Non ce ne fu bisogno. La doccia è obbligatoria solo per i mendicanti sporchi. Simone Pau non
l'aveva mai presa.
Egli è lì, veramente, professore. Sono annessi a quell'asilo notturno una cucina economica e un
ricovero per i ragazzi senza tetto, d'ambo i sessi, figli di mendicanti, figli di carcerati, figli di tutte le
colpe. Sono sotto la custodia di alcune suore di carità, che han trovato modo d'istituire per essi
anche una scoletta. Simone Pau, quantunque per professione nimicissimo dell'umanità e di qualsiasi
insegnamento, dà lezione con molto piacere a quei ragazzi, per due ore al giorno, la mattina per
tempo; e i ragazzi gli vogliono un gran bene. Egli ha là, in compenso, alloggio e vitto: cioè una
cameretta, tutta per lui, comoda e decente, e un servizio di cucina particolare, insieme con quattro
altri insegnanti, che sono un povero vecchietto pensionato dal Governo pontificio e tre zitellone
maestre, amiche delle suore e lì ricoverate. Ma Simone Pau lascia il vitto particolare perché a
mezzogiorno non è mai all'ospizio, e soltanto la sera, quando gli va, prende qualche ciotola di
minestra dalla cucina comune; tiene la cameretta, ma non ne approfitta mai, perché va a dormire nel
dormitorio dell'asilo notturno, per la compagnia che vi trova, e a cui ha preso gusto, di esseri obliqui
e randagi. Tolte quelle due ore di lezione, passa tutto il tempo nelle biblioteche e nei caffè; ogni
tanto, stampa su qualche rassegna di filosofia uno studio che stordisce tutti per la bizzarra novità
delle vedute, la stranezza delle argomentazioni e la copia della dottrina; e si rimpannuccia.

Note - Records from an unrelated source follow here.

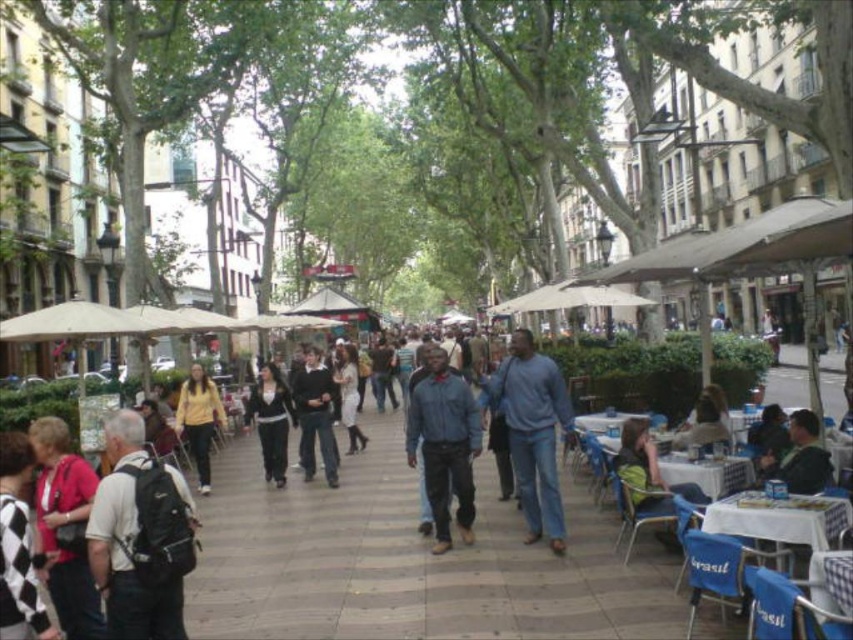 Question: Does denim jacket at center appear on the left side of light brown leather jacket at lower right?

Choices:
 (A) yes
 (B) no

Answer: (A)

Question: Does blue cotton shirt at center appear under green fabric shirt at lower right?

Choices:
 (A) yes
 (B) no

Answer: (B)

Question: Which point is closer to the camera?

Choices:
 (A) (546, 509)
 (B) (711, 428)
 (C) (265, 474)
 (D) (828, 464)

Answer: (D)

Question: Does black fabric backpack at left have a lesser width compared to dark blue sweater at center?

Choices:
 (A) yes
 (B) no

Answer: (B)

Question: Which object is positioned closest to the matte yellow sweater at center?

Choices:
 (A) light brown leather jacket at lower right
 (B) green fabric shirt at lower right
 (C) dark blue sweater at center

Answer: (C)

Question: Which object is the farthest from the dark blue sweater at center?

Choices:
 (A) matte yellow sweater at center
 (B) denim jacket at center
 (C) blue cotton shirt at center

Answer: (C)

Io, allora, ripeto, non sapevo tutto questo. Credevo, e forse in parte era vero, ch'egli mi avesse
condotto lì per il piacere di sbalordirmi; e poiché non c'è miglior mezzo di sconcertare chi voglia
sbalordirvi con paradossi sbardellati o con le più strane e bislacche proposte, che fingere d'accettar
quei paradossi come fossero le verità più ovvie e quelle proposte come naturalissime e del caso;
così feci io quella sera, per sconcertare il mio amico Simone Pau. Il quale, capito il mio proposito,
mi guardò negli occhi e, vedendomeli perfettamente impassibili, esclamò sorridendo:
- Come sei imbecille!
Mi profferse la sua cameretta; credetti in principio che scherzasse; ma quando m'assicurò che
aveva lì veramente una cameretta per sé non volli accettare e andai con lui nel dormitorio dell'asilo.
Non me ne pento, perché al disagio e al ribrezzo che provai in quell'orrido luogo ebbi due
compensi1° quello di trovare il posto, che occupo al presente, o meglio, l'occasione di entrare come
operatore nella grande Casa di cinematografia La Kosmograph;
2° quello di conoscere l'uomo, che per me è rimasto il simbolo della sorte miserabile, a cui il
continuo progresso condanna l'umanità.